Das Erbe der Thraker - Sakar und die Rhodopen



Fresken aus dem Grabmal von Aleksandrovo

Höhepunkte

  • Plovdiv und das Batschkovo Kloster 
  • Die Felsenstadt von Perperikon und das Heiligtum von Tatul
  • Das Grabmal von Aleksandrovo und Museum des thrakischen Kultur
  • Die Mosaiken des des römischen Villa Armira
  • Gastfreundschaft und hausgemachte Speisen
Wanderungen
  • Schwierigkeitsgrad: mittel
  • Gehzeiten: 2 - 4 Stunden
  • Terrain: hügelige Landschaften


Termine 2017: 27 Mai- 9 Juni

Preise im 2017 995 Euro bei 4-5 Teilnehmer
                      925 Euro bei 6-7 Teilnehmer
Preisminderung für grosse Gruppen

Einzelzimmerzuschlag 95 Euro

Reisedauer: 14 Tage 

Eingeschlossene Leistungen

  • 13 Übernachtungen in 3 Sterne und Familienhotels
  • Doppelzimmer mit Dusche und WC
  • 13 Abendessen und 13 Fühstück
  • Fahrten laut Programm
  • Deutschsprachige Reiseleitung
Tag 1 Die Hauptstadt Sofia

Ankunft. Stadtrundgang in Sofia. Wir sehen alle bedeutende Sehenswürdigkeiten der Hauptstadt. Kirchen, Moscheen und prächtige Regierungspaläste - Sofia hat viele Gesichter. Golden glänzender Mittelpunkt der Hauptstadt ist die Alexander-Nevski-Kathedrale. Das älteste Bauwerk der Stadt ist die Rotunde Heiliger Georg aus dem 4. Jh.

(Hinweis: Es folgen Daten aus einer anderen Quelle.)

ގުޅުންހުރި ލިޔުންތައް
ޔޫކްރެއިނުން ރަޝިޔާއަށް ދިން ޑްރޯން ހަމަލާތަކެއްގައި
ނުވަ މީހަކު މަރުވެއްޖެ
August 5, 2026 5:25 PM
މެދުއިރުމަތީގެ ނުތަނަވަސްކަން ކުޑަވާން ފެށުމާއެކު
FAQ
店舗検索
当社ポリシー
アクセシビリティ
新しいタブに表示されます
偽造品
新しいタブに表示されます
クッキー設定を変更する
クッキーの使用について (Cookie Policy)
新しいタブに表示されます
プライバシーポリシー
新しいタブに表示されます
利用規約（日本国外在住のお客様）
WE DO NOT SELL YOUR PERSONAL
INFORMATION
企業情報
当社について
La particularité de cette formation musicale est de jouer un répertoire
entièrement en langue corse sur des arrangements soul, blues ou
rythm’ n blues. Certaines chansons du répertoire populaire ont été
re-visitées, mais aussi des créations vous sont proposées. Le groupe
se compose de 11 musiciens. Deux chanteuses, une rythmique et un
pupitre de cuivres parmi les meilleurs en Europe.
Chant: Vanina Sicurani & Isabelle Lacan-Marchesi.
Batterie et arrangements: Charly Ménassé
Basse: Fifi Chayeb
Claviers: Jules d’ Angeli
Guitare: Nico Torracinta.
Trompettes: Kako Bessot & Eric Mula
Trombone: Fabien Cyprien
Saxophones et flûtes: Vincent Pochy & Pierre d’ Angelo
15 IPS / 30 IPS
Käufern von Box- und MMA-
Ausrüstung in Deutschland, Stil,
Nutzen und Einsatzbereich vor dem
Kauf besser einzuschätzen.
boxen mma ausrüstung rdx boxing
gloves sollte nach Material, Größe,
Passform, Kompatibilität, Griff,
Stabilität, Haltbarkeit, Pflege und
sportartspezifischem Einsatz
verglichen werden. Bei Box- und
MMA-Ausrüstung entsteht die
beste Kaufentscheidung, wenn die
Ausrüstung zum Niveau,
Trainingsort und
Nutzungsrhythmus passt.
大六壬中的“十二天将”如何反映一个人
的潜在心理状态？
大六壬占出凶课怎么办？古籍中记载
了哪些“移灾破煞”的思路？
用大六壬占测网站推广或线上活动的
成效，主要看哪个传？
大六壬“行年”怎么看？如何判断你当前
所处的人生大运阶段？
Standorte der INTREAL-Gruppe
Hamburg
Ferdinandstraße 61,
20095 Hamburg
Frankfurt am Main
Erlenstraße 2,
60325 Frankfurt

Bemerkenswert sind die römischen Ruinen aus der antiken Stadt Serdika.
Eine Übernachtung im 4-Sterner Hotel in Sofia.

Tag 2 Das Grabmal von Aleksandrovo und Museum des Thrakischen Kultur

Transfer nach Haskovo und Besuch des Museum des thrakischen Kultur mit dem Grabmal von Aleksandrovo (originalltreue Kopie). Das Grabmal stammt aus dem Anfang des 4. Jahrhunderts v. Chr. und ist einzigartig durch ihre Wandmalereien - Jagd- und Kampfthemen. Die Figuren sind verschieden. Neben den Reitern sehen wir einen plumpen Riesen, der einen Edelhirsch anfällt, bewaffnet nur mit einem krummen thrakischen Messer. Ein nackter Dicker haut einen Eber nieder. Hunde schlürfen blutgierig Blut von den verletzten Tieren.
Weiterfahrt nach Topolovgrad in Sakar Gebirge.
Abendessen und Übernachtung in Topolovgrad in einem Familienhotel 3***, das ausser der Stadt in der Grüne liegt.

Tag 3 Das erhaltene Natur- und Kulturerbe im "Niemandsland"

Ein Tag für die Region südlich von Topolovgrad, an der Grenze mit Türkei. Matochina und Sakartsi Dörfer bieten schöne Panoramas zu den Bergen an. Wir sehen die Ruinen der Paleokastro Festung nah an Topolovgrad, wo die Thraker die Sonne verehrt haben. Wanderung zur thrakischen Dolmens aus der Spätbronzezeit beim Dorf Hljabovo. Sie bestehen aus ein oder zwei geschlossenen hintereinander liegenden Kammern, deren Öffnungen aus so genannten Seelenlöchern bestehen. Vor den rechteckigen Kammern liegt ein dromosartiger Gang.
Abendessen und Übernachtung bei Topolovgrad.

Tag 4 Das Grabmal von Mesek

Fahrt nach Ivailovgrad mit Stopp am Mezek Grabstätte aus dem Р†V.-ІІІ. Jahrhundert v. Chr. Sie ist die größte und eine der interessantesten und beeindruckendsten kuppelförmige Gruft vom mykenischen Typ in Thrakien. Zur Grabstätte gelangt man durch einen mehr als 20 Meter langen Tunnel (Dromos). Es folgen zwei rechtwinklige Vorräume, und dann - eine runde Grabkammer mit einer korbförmigen Kuppel. Die gesamte Anlage ist ungefähr 31 Meter lang.  Kurze Wanderung zur Festung Mesek über dem Dorf.
Weiterfahrt nach Ivailovgrad.
Abendessen und Übernachtung in einem Hotel in Ivailovgrad, das schönes Panorama zur Stadt zeigt.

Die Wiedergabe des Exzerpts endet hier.